Senate Paves Way for Final Floor Vote on FDA User-Fee Legislation
On Monday, the Senate cleared a procedural hurdle that paves the way for a final vote today on House-approved compromise legislation (S 3187) that would reauthorize and modify FDA's prescription drug and medical device user-fee programs, Modern Healthcare reports (Daly, Modern Healthcare, 6/25).
Senators voted 89-3 to end debate on a motion to concur, easily surpassing a 60-vote minimum required for cloture (Khatami, CQ Today, 6/25).
Sens. Richard Burr (R-N.C.), Rand Paul (R-Ky.) and Bernard Sanders (I-Vt.) cast the dissenting votes (Strauss, "Floor Action Blog," The Hill, 6/25).
About the Legislation
House and Senate leaders reached a bipartisan deal on the measure last week.
The leaders and their staff had met in a conference committee to reconcile the differences between the House (HR 5651) and Senate (S 3187) versions.

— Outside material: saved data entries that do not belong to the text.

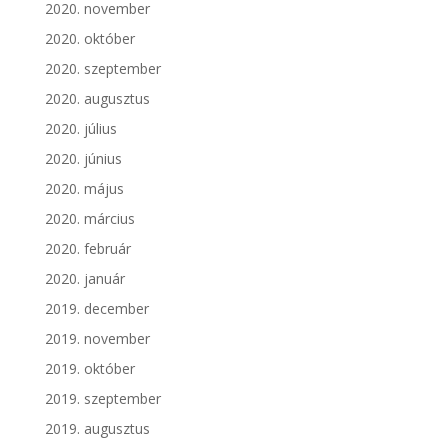
2020. november
2020. október
2020. szeptember
2020. augusztus
2020. július
2020. június
2020. május
2020. március
2020. február
2020. január
2019. december
2019. november
2019. október
2019. szeptember
2019. augusztus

Both measures would have reauthorized the user-fee programs -- which are scheduled to expire at the end of September -- for five years. They included provisions to address drug shortages, improve drug supply chain safety and establish new user-fee programs for generic drugs and generic biologics, or biosimilar drugs.
The agreement, which was added as an amendment to the Senate bill, contains elements from both bills (California Healthline, 6/21).
Next Steps
The Senate is expected to approve the bill and send it to President Obama by Tuesday (Norman, Politico, 6/25).